» **DATA FOR THIS EXERCISE**:

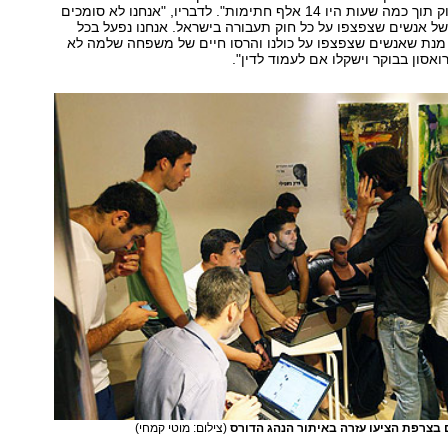
שהוצאנו בפייסבוק תוך כמה שעות היו 14 אלף חתימות". לדבריו, "אנחנו לא סומכים
ל אנשים שצפצפו על כל חוק תעבורה בישראל. אנחנו נפעל בכל
מנת שאנשים שצפצפו על כולנו והרסו חיים של משפחה שלמה לא
ואסון בבוקר וישקלו אם לעמוד לדין".
ם בצרפת הציעו עזרה באיתור הנהג הדורס
(צילום: מוטי קמחי)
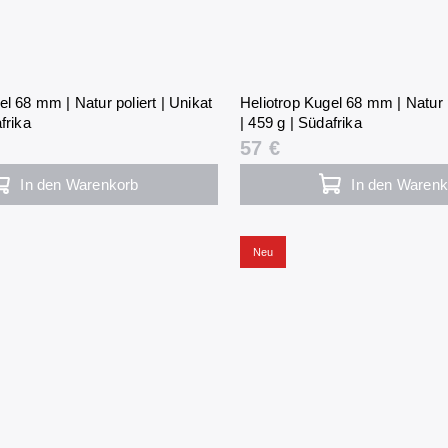
el 68 mm | Natur poliert | Unikat
Heliotrop Kugel 68 mm | Natur p
frika
| 459 g | Südafrika
57 €
In den Warenkorb
In den Warenk
Neu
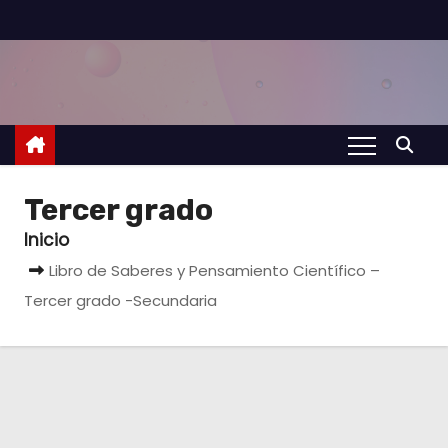
S
a
l
t
a
r
a
Tercer grado
l
Inicio
c
Libro de Saberes y Pensamiento Científico –
o
Tercer grado -Secundaria
n
t
e
n
i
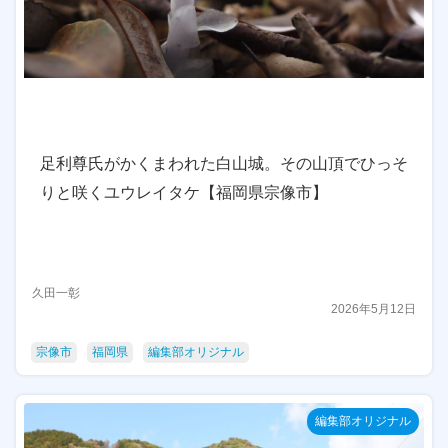
足利尊氏がかくまわれた白山城。その山頂でひっそ
りと咲くユウレイタケ【福岡県宗像市】
久田一彰
2026年5月12日
宗像市
福岡県
編集部オリジナル
編集部オリジナル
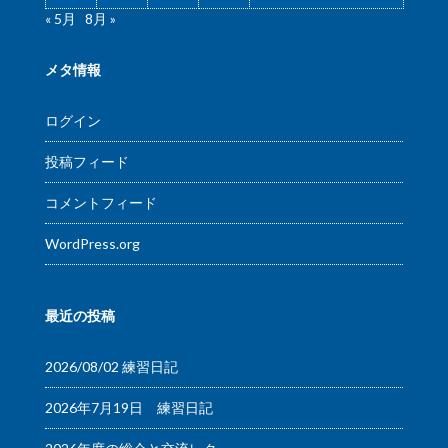
« 5月
8月 »
メタ情報
ログイン
投稿フィード
コメントフィード
WordPress.org
最近の投稿
2026/08/02 練習日記
2026年7月19日 練習日記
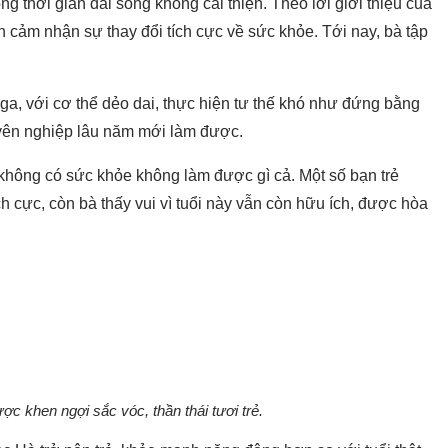
 thời gian dài song không cải thiện. Theo lời giới thiệu của
 cảm nhận sự thay đổi tích cực về sức khỏe. Tới nay, bà tập
a, với cơ thể dẻo dai, thực hiện tư thế khó như đứng bằng
uyên nghiệp lâu năm mới làm được.
không có sức khỏe không làm được gì cả. Một số bạn trẻ
 cực, còn bà thấy vui vì tuổi này vẫn còn hữu ích, được hòa
 khen ngợi sắc vóc, thần thái tươi trẻ.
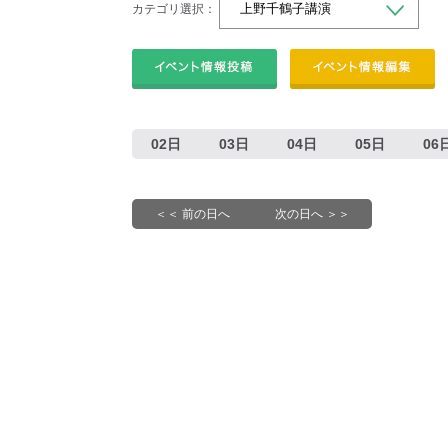
カテゴリ選択：
02日
03日
04日
05日
06
＜＜ 前の日へ
次の日へ ＞＞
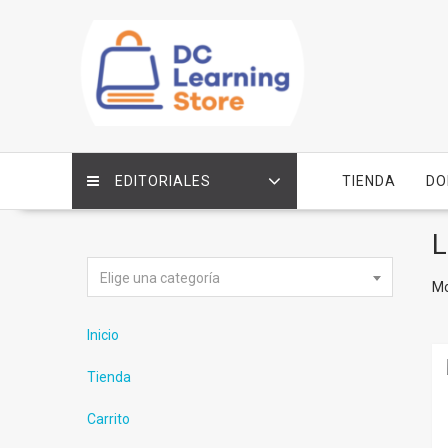
Saltar
contenido
EDITORIALES
TIENDA
DO
L
Elige una categoría
Mo
Inicio
Tienda
Carrito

» **ACTIVITY**: Search the data for the word "Natur" and copy each line where it appears.

» **SOLUTION BELOW**:
el 68 mm | Natur poliert | Unikat
Heliotrop Kugel 68 mm | Natur p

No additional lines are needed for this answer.